We also conducted leave-one-out cross-validation to evaluate the performance of the dual-layer integrated cell line-drug network model in the CGP study with activity area as drug response measurement. For drugs targeting genes in the PI3K (Fig 5A and 5B) and ERK (S3 Fig) pathways, the dual-layer integrated cell line-drug network model gave consistently better performance than CSN or DSN alone. In addition, for around half of these drugs, the Pearson correlations between the observed and predicted responses from the dual-layer integrated cell line-drug network model were higher than 0.5 (Fig 5A and S3A Fig). Scatter plots of 4 example drugs also indicate that the good correlations are fairly reasonable with relatively small numbers of outliers (Fig 5C and S3C Fig), results of the rest drugs in these two pathways are shown in (S4 Fig). Similar conclusion can be drawn when using IC50 as drug response measurement (S5 Fig).

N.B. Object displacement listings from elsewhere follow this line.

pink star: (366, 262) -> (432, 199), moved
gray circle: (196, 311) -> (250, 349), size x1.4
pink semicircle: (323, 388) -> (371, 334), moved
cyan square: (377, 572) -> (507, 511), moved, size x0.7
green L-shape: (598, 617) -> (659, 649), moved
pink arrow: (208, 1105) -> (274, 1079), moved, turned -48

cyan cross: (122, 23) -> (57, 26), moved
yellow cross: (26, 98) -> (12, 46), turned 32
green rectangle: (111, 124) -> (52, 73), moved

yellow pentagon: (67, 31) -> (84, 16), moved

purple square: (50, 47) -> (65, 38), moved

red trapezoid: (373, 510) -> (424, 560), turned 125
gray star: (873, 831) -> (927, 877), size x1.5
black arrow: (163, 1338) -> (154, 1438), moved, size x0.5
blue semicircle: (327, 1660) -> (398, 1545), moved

(A) Bar graph showing the prediction performance of five models using experimental data from the CGP study, which was quantified using the Pearson correlation between predicted and observed activity areas. RF: prediction result by random forest using combined features of genomic and chemical data; SVR: prediction result by support vector regression using combined features of genomic and chemical data; CSN: prediction results using only the cell line similarity network; DSN: prediction results using only the drug similarity network; Integrated: prediction results using the dual-layer integrated cell line-drug network model. (B) Pearson correlation distribution of the five different models using t-tests to determine differences between two groups. (C) Correlations between observed and predicted activity areas using the dual-layer integrated cell line-drug network model.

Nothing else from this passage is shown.